Autoscaling Pods with HPA

The HPA scales workloads based on resource usage or other metrics. A common starting point is CPU utilisation:

apiVersion: apps/v1
kind: Deployment
metadata:
  name: hpa-example
spec:
  replicas: 1
  selector:
    matchLabels:
      run: hpa-example
  template:
    metadata:
      labels:
        run: hpa-example
    spec:
      containers:
        - name: hpa-example
          image: k8s.gcr.io/hpa-example
          ports:
            - containerPort: 80
          resources:
            limits:
              cpu: 500m
            requests:
              cpu: 200m
---
apiVersion: autoscaling/v1
kind: HorizontalPodAutoscaler
metadata:
  name: hpa-example
spec:
  scaleTargetRef:
    apiVersion: apps/v1
    kind: Deployment
    name: hpa-example
  minReplicas: 1
  maxReplicas: 10
  targetCPUUtilizationPercentage: 50

You can create the same HPA imperatively:

kubectl autoscale deployment hpa-example --min=1 --max=10 --cpu-percent=50

If you see errors such as FailedGetResourceMetric, make sure metrics-server is installed:

kubectl apply -f https://github.com/kubernetes-sigs/metrics-server/releases/latest/download/components.yaml

To test HPA behaviour, generate load against the deployment:

kubectl run -i --tty load-generator --rm --image=busybox --restart=Never -- /bin/sh -c "while sleep 0.01; do wget -q -O- http://hpa-example; done"
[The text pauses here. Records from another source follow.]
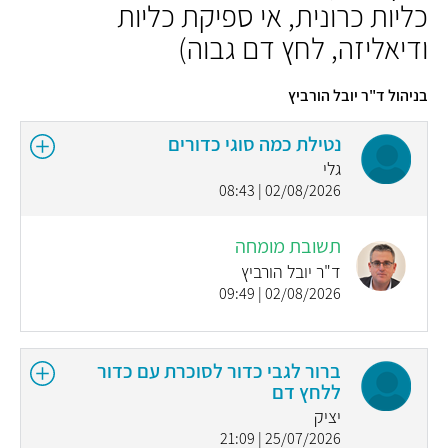
כליות כרונית, אי ספיקת כליות
ודיאליזה, לחץ דם גבוה)
בניהול ד"ר יובל הורביץ
נטילת כמה סוגי כדורים
גלי
02/08/2026 | 08:43
תשובת מומחה
ד"ר יובל הורביץ
02/08/2026 | 09:49
ברור לגבי כדור לסוכרת עם כדור
ללחץ דם
יציק
25/07/2026 | 21:09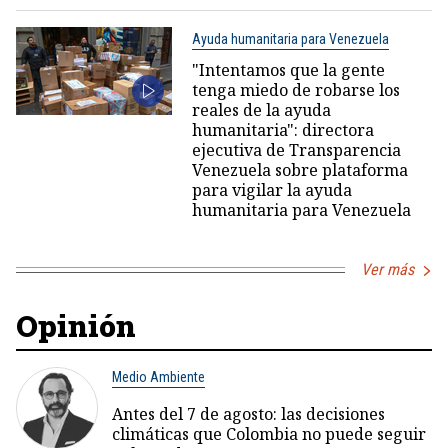
Ayuda humanitaria para Venezuela
"Intentamos que la gente
tenga miedo de robarse los
reales de la ayuda
humanitaria": directora
ejecutiva de Transparencia
Venezuela sobre plataforma
para vigilar la ayuda
humanitaria para Venezuela
Ver más
Opinión
Medio Ambiente
Antes del 7 de agosto: las decisiones
climáticas que Colombia no puede seguir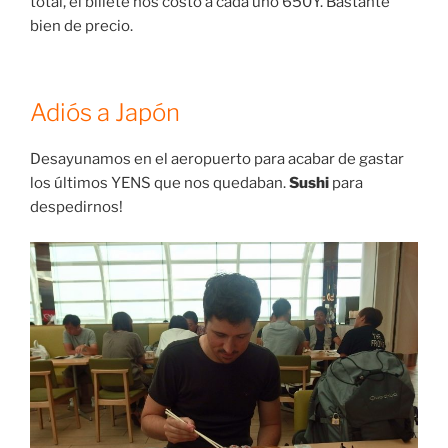
total, el billete nos costó a cada uno 650Y. Bastante
bien de precio.
Adiós a Japón
Desayunamos en el aeropuerto para acabar de gastar
los últimos YENS que nos quedaban.
Sushi
para
despedirnos!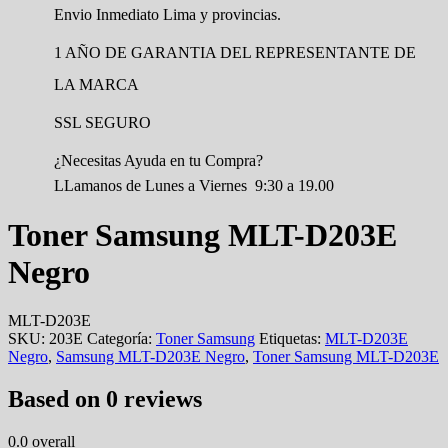
Envio Inmediato Lima y provincias.
1 AÑO DE GARANTIA DEL REPRESENTANTE DE
LA MARCA
SSL SEGURO
¿Necesitas Ayuda en tu Compra?
LLamanos de Lunes a Viernes 9:30 a 19.00
Toner Samsung MLT-D203E
Negro
MLT-D203E
SKU:
203E
Categoría:
Toner Samsung
Etiquetas:
MLT-D203E
Negro
,
Samsung MLT-D203E Negro
,
Toner Samsung MLT-D203E
Based on 0 reviews
0.0
overall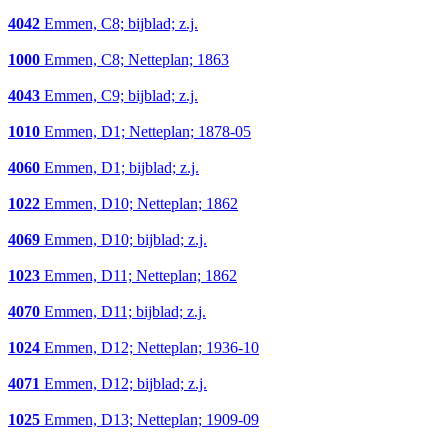
4042
Emmen, C8; bijblad; z.j.
1000
Emmen, C8; Netteplan; 1863
4043
Emmen, C9; bijblad; z.j.
1010
Emmen, D1; Netteplan; 1878-05
4060
Emmen, D1; bijblad; z.j.
1022
Emmen, D10; Netteplan; 1862
4069
Emmen, D10; bijblad; z.j.
1023
Emmen, D11; Netteplan; 1862
4070
Emmen, D11; bijblad; z.j.
1024
Emmen, D12; Netteplan; 1936-10
4071
Emmen, D12; bijblad; z.j.
1025
Emmen, D13; Netteplan; 1909-09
Scaling Nodes with Cluster Autoscaler

The Cluster Autoscaler adds nodes when pods cannot be scheduled because of resource constraints and removes idle nodes after a period of inactivity.

Key behaviours include:

  • scaling up when pods are unschedulable
  • scaling down nodes that are no longer needed
  • respecting the minimum and maximum size of the backing node group

On AWS, Cluster Autoscaler can discover Auto Scaling Groups by tag or be configured manually.

Installation with Helm

helm repo add autoscaler https://kubernetes.github.io/autoscaler

Autodiscovery is often the cleanest route:

helm install autoscaler autoscaler/cluster-autoscaler \
  --set awsRegion=eu-west-1 \
  --set "autoDiscovery.clusterName=<Cluster Name>" \
  --set rbac.serviceAccount.annotations."eks\.amazonaws\.com/role-arn"=arn:aws:iam::<AWS Account ID>:role/<CA Role>

Scheduled Scaling

Scheduled scaling complements autoscaling by preparing for predictable peaks in demand.

Pod-Level Scheduling

For one-off changes you can scale a deployment directly:

kubectl scale --replicas=5 deployment/hpa-example

For recurring schedules, you can use a controller such as kube-schedule-scaler or a CronJob that applies the scale command:

apiVersion: batch/v1
kind: CronJob
metadata:
  name: scale-up
spec:
  schedule: '0 8 * * *'
  jobTemplate:
    spec:
      template:
        spec:
          containers:
            - name: scale
              image: bitnami/kubectl
              command:
                - /bin/sh
                - -c
                - kubectl scale --replicas=3 deployment/nginx
          restartPolicy: OnFailure

Node-Level Scheduling

For AWS-hosted clusters, you can also apply scheduled scaling policies to the underlying Auto Scaling Groups and still allow Cluster Autoscaler to manage day-to-day elasticity around those schedules.

Conclusion

Kubernetes offers strong native primitives for scaling, but the best results usually come from combining them. HPA handles changing workload demand, Cluster Autoscaler handles cluster capacity, and scheduled scaling prepares the platform for predictable peaks. Together, they create a more efficient and resilient operating model.